I have also set the:

  • YARN Service Advanced Configuration Snippet (Safety Valve) for yarn-site.xml
  • YARN Service MapReduce Advanced Configuration Snippet (Safety Valve)
  • MapReduce Client Advanced Configuration Snippet (Safety Valve) for mapred-site.xml

If I run the map-reduce job as a stand-alone yarn job (using yarn jar command on the command-line), the job completes successfully.

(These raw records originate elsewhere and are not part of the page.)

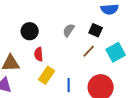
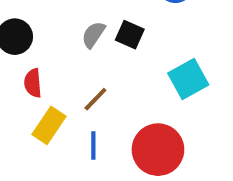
black square: (96, 30) -> (130, 35), moved
brown line: (89, 51) -> (95, 99), moved

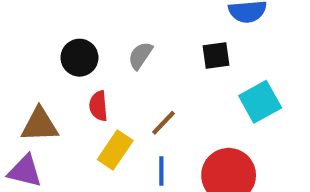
gray semicircle: (93, 35) -> (140, 56), moved
black square: (130, 35) -> (216, 56), moved, turned -32

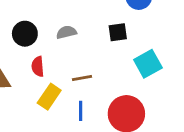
gray semicircle: (140, 56) -> (66, 32), turned 42
brown line: (163, 123) -> (82, 78), turned 36

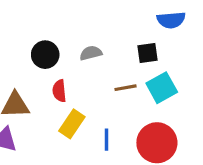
cyan square: (148, 64) -> (162, 88), moved
brown line: (82, 78) -> (125, 88), moved

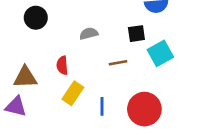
black circle: (45, 55) -> (36, 18), moved
cyan square: (162, 88) -> (160, 53), moved

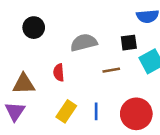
gray semicircle: (89, 34) -> (84, 43), size x1.5
yellow rectangle: (73, 93) -> (66, 111), moved
purple triangle: (16, 106) -> (15, 111), turned 50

When I run the job as part of the workflow:

  • On Yarn/All Applications Page I see that: the oozie launcher job completes successfully.
  • On Yarn/All Applications Page I see that: the map/reduce job completes successfully.
  • However oozie fails the job reporting: LimitExceededException: Too many counters: 121 max=120

The configuration for the mapreduce job & oozie launcher as reported by yarn has the setting:

<property>
     <name>mapreduce.job.counters.max</name>
     <value>8192</value>
     <final>true</final>
     <source>yarn-site.xml</source>
</property>

Oozie web interface System-Info/OS-Env reports that the following HADOOP_CONF_DIR: /var/run/cloudera-scm-agent/process/459-oozie-OOZIE_SERVER/yarn-conf/

In that folder I can see that the mapred-site.xml also has:

    <!--'mapreduce.job.counters.max', originally set to '8192' (final), is overridden below by a safety valve-->
  <property>
    <name>mapreduce.job.counters.max</name>
    <value>8192</value>
    <final>true</final>
  </property>

However I cannot find that property in the yarn-site.xml.

I am not sure what else I can do at this point...

1

There are 1 best solutions below

0
On

This is an oozie issue which has been resolved. However, it is not available in the current version of cloudera.

I am posting this here, in case anyone else has the same issue.